(Beginning of EXERCISE DATA)

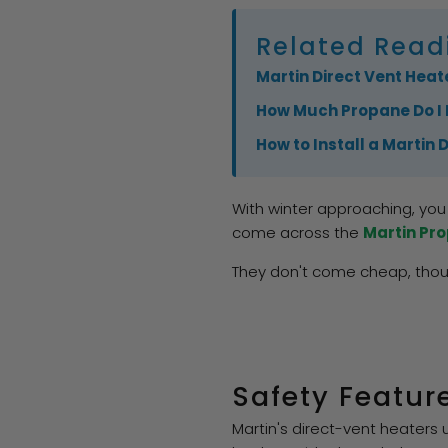
Related Read
Martin Direct Vent Heate
How Much Propane Do I 
How to Install a Martin 
With winter approaching, you 
come across the
Martin Pr
They don't come cheap, thoug
Safety Featur
Martin's direct-vent heaters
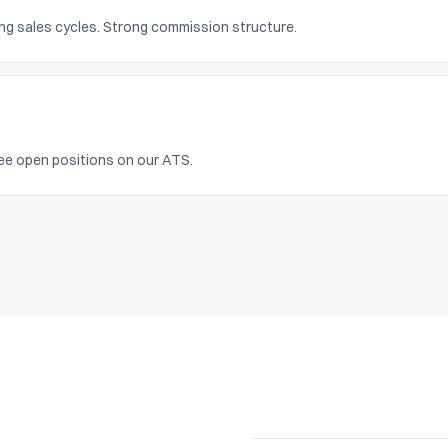
long sales cycles. Strong commission structure.
ee open positions on our ATS.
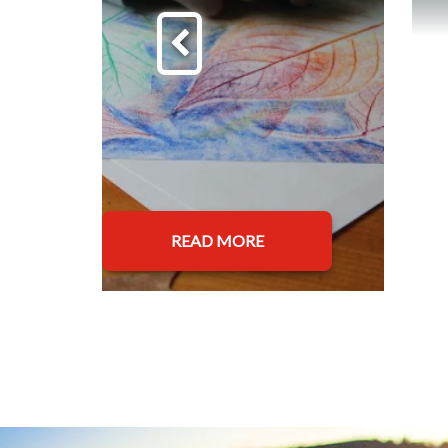
READ MORE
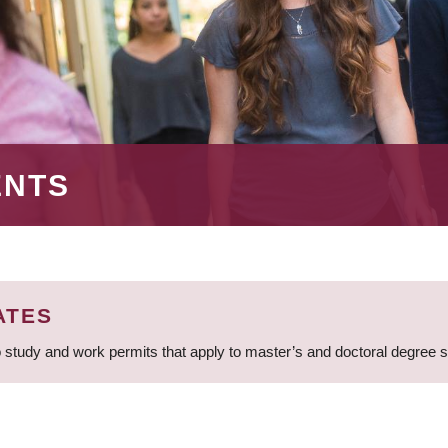
ENTS
ATES
 study and work permits that apply to master’s and doctoral degree 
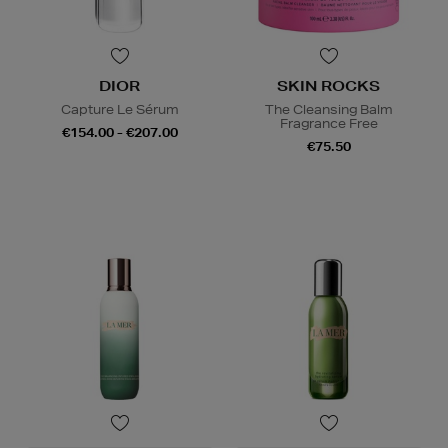
DIOR
SKIN ROCKS
Capture Le Sérum
The Cleansing Balm
Fragrance Free
€154.00 - €207.00
€75.50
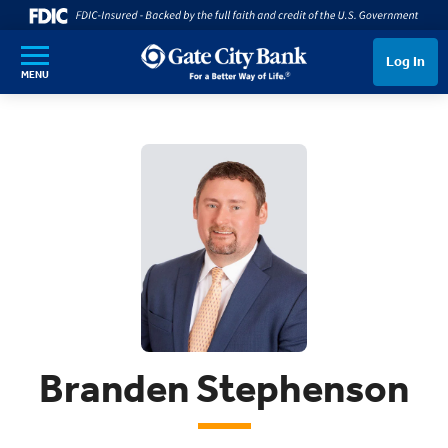
SKIP TO MAIN CONTENT
Log In
MENU
Branden Stephenson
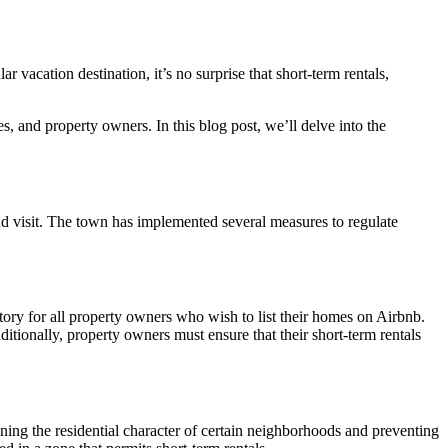
 vacation destination, it’s no surprise that short-term rentals,
s, and property owners. In this blog post, we’ll delve into the
and visit. The town has implemented several measures to regulate
tory for all property owners who wish to list their homes on Airbnb.
ditionally, property owners must ensure that their short-term rentals
ining the residential character of certain neighborhoods and preventing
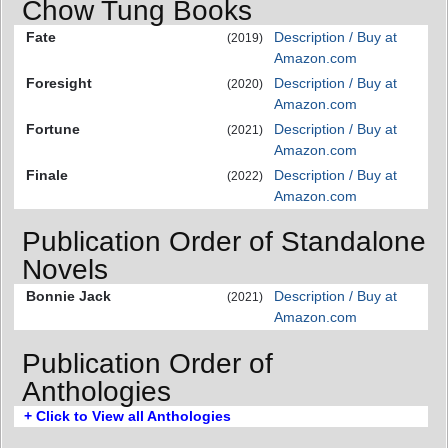
Chow Tung Books
Fate
Description / Buy at
(2019)
Amazon.com
Foresight
Description / Buy at
(2020)
Amazon.com
Fortune
Description / Buy at
(2021)
Amazon.com
Finale
Description / Buy at
(2022)
Amazon.com
Publication Order of Standalone
Novels
Bonnie Jack
Description / Buy at
(2021)
Amazon.com
Publication Order of
Anthologies
+ Click to View all Anthologies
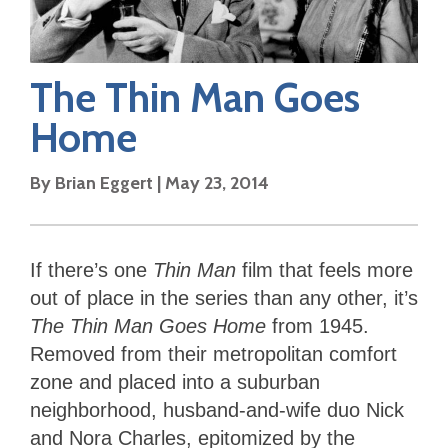
The Thin Man Goes
Home
By
Brian Eggert
|
May 23, 2014
If there’s one
Thin Man
film that feels more
out of place in the series than any other, it’s
The Thin Man Goes Home
from 1945.
Removed from their metropolitan comfort
zone and placed into a suburban
neighborhood, husband-and-wife duo Nick
and Nora Charles, epitomized by the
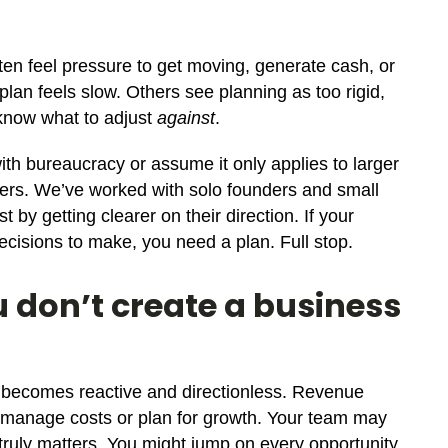
en feel pressure to get moving, generate cash, or
 plan feels slow. Others see planning as too rigid,
 know what to adjust
against
.
h bureaucracy or assume it only applies to larger
lders. We’ve worked with solo founders and small
 by getting clearer on their direction. If your
cisions to make, you need a plan. Full stop.
 don’t create a business
y becomes reactive and directionless. Revenue
 manage costs or plan for growth. Your team may
t truly matters. You might jump on every opportunity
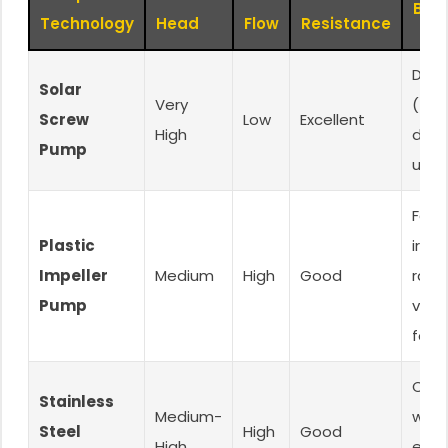
Best
Technology
Head
Flow
Resistance
Deep
Solar
Very
(>300
Screw
Low
Excellent
High
dome
Pump
use
Far
Plastic
irrig
Impeller
Medium
High
Good
ranc
Pump
valu
focu
Corr
Stainless
Medium-
wate
Steel
High
Good
High
end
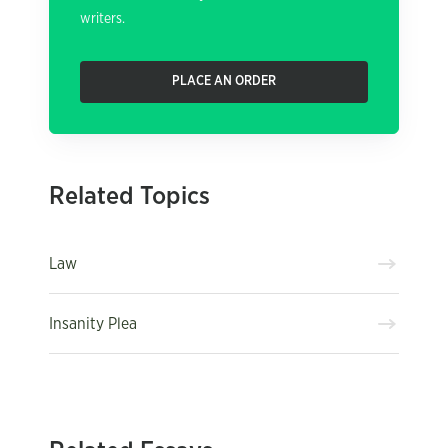
writers.
PLACE AN ORDER
Related Topics
Law
Insanity Plea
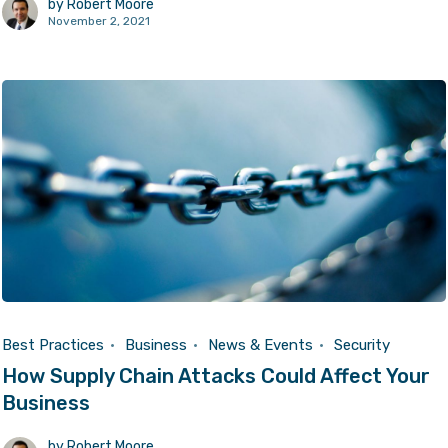
by
Robert Moore
November 2, 2021
Best Practices
Business
News & Events
Security
How Supply Chain Attacks Could Affect Your
Business
by
Robert Moore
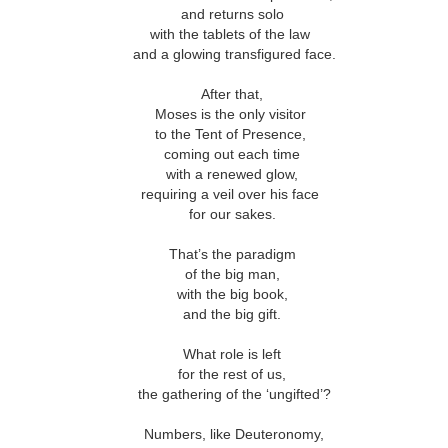
This Week
and returns solo
with the tablets of the law
and a glowing transfigured face.
Cursed
Sent, Not Called
Sent, Not Called
Mediating Tru
ings, Given
(2)
d Blessings,
Sent, Not Called
After that,
eb 16th
Feb 9th
Feb 2nd
Jan 26th
r Chosen
Sent, Not Called
Mediating Tru
n or Chosen
(2)
Moses is the only visitor
to the Tent of Presence,
coming out each time
with a renewed glow,
ing for Love
Waiting for Joy
Waiting for Peace
Waiting for H
requiring a veil over his face
for our sakes.
ec 22nd
Dec 15th
Dec 8th
Dec 1st
ing for Love
Waiting for Joy
Waiting for Peace
Waiting for H
That’s the paradigm
of the big man,
with the big book,
and the big gift.
y Graphic
Childlike or
Mind Your
Jesus Christ t
iolence
Childish
Tongue
Racist
y Graphic
Childlike or
What role is left
Mind Your
Jesus Christ t
ep 29th
Sep 22nd
Sep 15th
Sep 8th
iolence
Childish
for the rest of us,
Tongue
Racist
the gathering of the ‘ungifted’?
Numbers, like Deuteronomy,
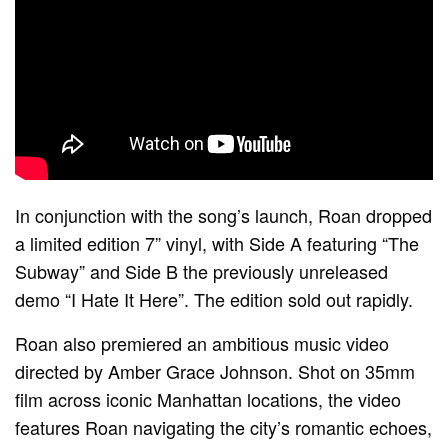
In conjunction with the song’s launch, Roan dropped
a limited edition 7” vinyl, with Side A featuring “The
Subway” and Side B the previously unreleased
demo “I Hate It Here”. The edition sold out rapidly.
Roan also premiered an ambitious music video
directed by Amber Grace Johnson. Shot on 35mm
film across iconic Manhattan locations, the video
features Roan navigating the city’s romantic echoes,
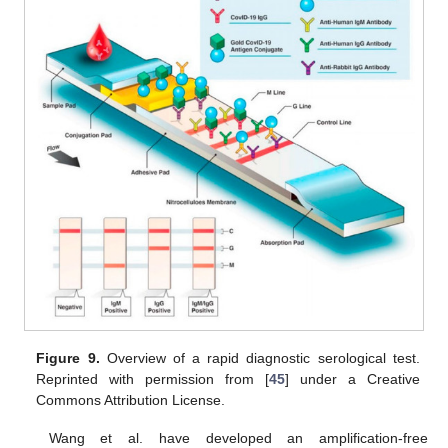
Figure 9.
Overview of a rapid diagnostic serological test.
Reprinted with permission from [
45
] under a Creative
Commons Attribution License.
Wang et al. have developed an amplification-free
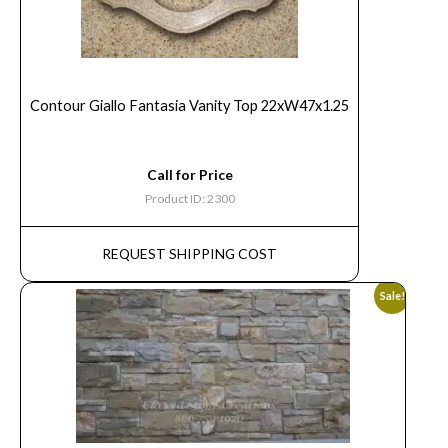
Contour Giallo Fantasia Vanity Top 22xW47x1.25
Call for Price
Product ID: 2300
REQUEST SHIPPING COST
Sale!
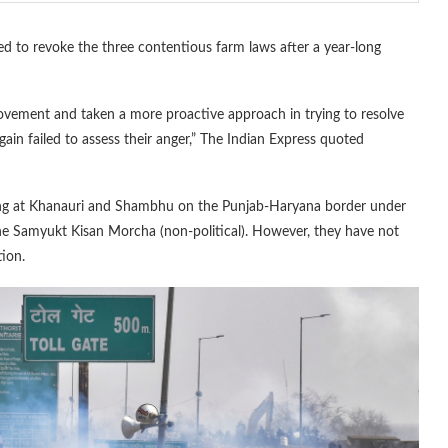
 to revoke the three contentious farm laws after a year-long
vement and taken a more proactive approach in trying to resolve
gain failed to assess their anger,” The Indian Express quoted
ting at Khanauri and Shambhu on the Punjab-Haryana border under
 Samyukt Kisan Morcha (non-political). However, they have not
tion.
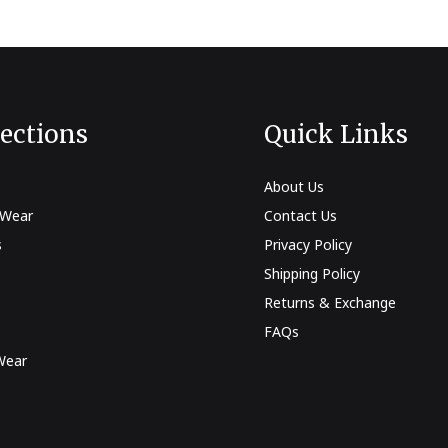
lections
Quick Links
About Us
 Wear
Contact Us
s
Privacy Policy
Shipping Policy
Returns & Exchange
FAQs
Wear
s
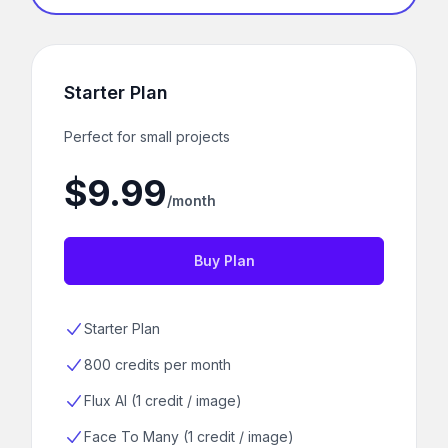
Starter Plan
Perfect for small projects
$9.99
/month
Buy Plan
Starter Plan
800 credits per month
Flux AI (1 credit / image)
Face To Many (1 credit / image)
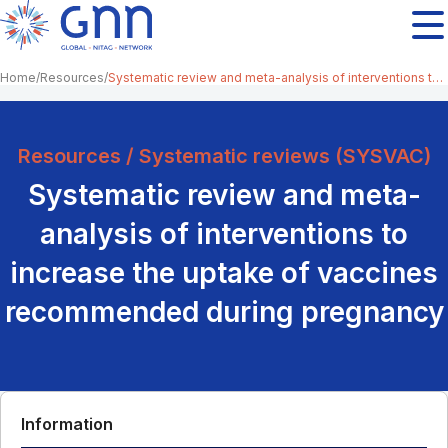
Home
Resources
Systematic review and meta-analysis of interventions to increase the uptake of vaccines recommended during pregnancy
Resources / Systematic reviews (SYSVAC)
Systematic review and meta-
analysis of interventions to
increase the uptake of vaccines
recommended during pregnancy
Information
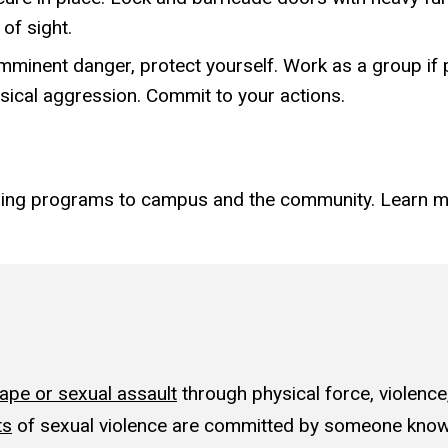
of sight.
n imminent danger, protect yourself. Work as a group if
ical aggression. Commit to your actions.
ining programs to campus and the community. Learn 
rape or sexual assault
through physical force, violence
ts
of sexual violence are committed by someone known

(End of EXERCISE DATA)

* EXERCISE INSTRUCTIONS *
Would you please give the number of lines in the data above that contain the string "long"? Reply with that number only.

* WRITTEN RESPONSE *
2